The last single decision tree that was plotted above provides a
fitting visual for this concern from single tree modeling. Since the
variable of greatest importance is n_dem_var
in all of the
models, the first split of the tree will be the same for all correct and
incorrect assignments.
The out-of-bag error rate estimate for bagging model was 0.00080, which suggests that this model performs well at predicting the outcome variable.
I found it intesting that the state
variable was not
among the top-ranked variables in terms of importance for the single
decision tree models, but was ranked as the highest variable for the
random forest modeling. When looking at the results of
importance(class_rf)
in part 3 of the code above, we can
see that the mean decrease in accuracy is high for the
state
variable as well as many of the other variables that
were also considered important in earlier models. A higher value tells
us the degree to which the model will loose accuracy if the given
variable is excluded from modeling.
Similarily, we can see high values of the mean decrease in Gini coefficient for the variables that this model selected as important. This value provides a measurements for the degree to which each variable contributes to homogeneity of a region (i.e. its purity). If a region is very homogeneous, then the Gini index will be small. In this presentation of summarizing statistics, a lower Gini is represented by a higher decrease in mean Gini, meaning that the given predictor variables plays a greater role in separating the data into the classes defined in the model.
Looking at the confusion matrix for the predicted values of the random forest, it was able to achieve 100% accuracy from the given data. The boosted tree model performed not quite as well, but had strong accuracy in predicting values nonetheless.

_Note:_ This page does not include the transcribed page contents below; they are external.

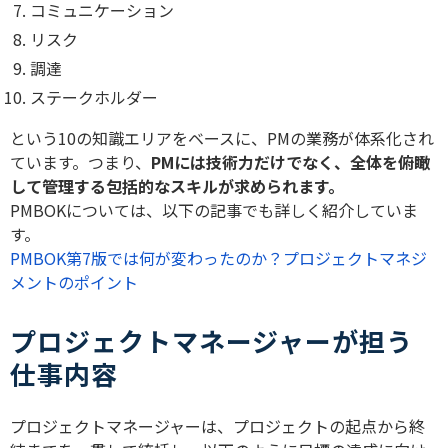
コミュニケーション
リスク
調達
ステークホルダー
という10の知識エリアをベースに、PMの業務が体系化され
ています。つまり、
PMには技術力だけでなく、全体を俯瞰
して管理する包括的なスキルが求められます。
PMBOKについては、以下の記事でも詳しく紹介していま
す。
PMBOK第7版では何が変わったのか？プロジェクトマネジ
メントのポイント
プロジェクトマネージャーが担う
仕事内容
プロジェクトマネージャーは、プロジェクトの起点から終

# Equalizing classes of train and test set
xtest <- rbind(train_1[1, ] , train_1)
xtest <- xtest[-1,]
# Predicting on testing set with model believed to be strongest
xtest$p = predict(class_rf, newdata = xtest, type = "class")
# Cleaning for matri
df = xtest %>%
mutate(p = as.character(p),
i_republican_2016 = as.character(i_republican_2016))
# Confusion Matrix
table(df$i_republican_2016, df$p)
##
## Dem_maj Rep_maj
## Dem_maj 385 1
## Rep_maj 0 2107
Part 6: Review
14. Why are boosted-tree ensembles so sensitive to the number of trees (relative to the bagged-tree ensembles and random forests)?
Boosted-tree ensembles are more sensitive to the number of trees compared to bagging or random forests because boosting allows trees to pass information to other trees. Since trees in boosting are trained on residual values from previous trees during the modeling process.
15. How do individual decision trees guard against overfitting?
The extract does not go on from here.